WORK ORDER » Write out, exactly as they stand, the line containing "when the publishing" and all subsequent lines up to and including the final line of the records.

(Beginning of RECORD EXTRACTS)

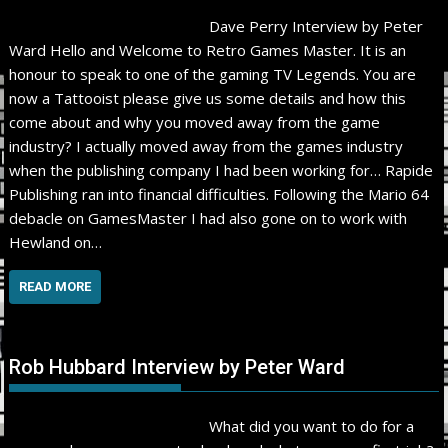
Dave Perry Interview by Peter
Ward Hello and Welcome to Retro Games Master. It is an
honour to speak to one of the gaming TV Legends. You are
now a Tattooist please give us some details and how this
come about and why you moved away from the game
industry? I actually moved away from the games industry
when the publishing company I had been working for… Rapide
Publishing ran into financial difficulties. Following the Mario 64
debacle on GamesMaster I had also gone on to work with
Hewland on…
READ MORE
Rob Hubbard Interview by Peter Ward
What did you want to do for a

(End of RECORD EXTRACTS)

RESULT OF THE TASK »
when the publishing company I had been working for… Rapide
Publishing ran into financial difficulties. Following the Mario 64
debacle on GamesMaster I had also gone on to work with
Hewland on…
READ MORE
Rob Hubbard Interview by Peter Ward
What did you want to do for a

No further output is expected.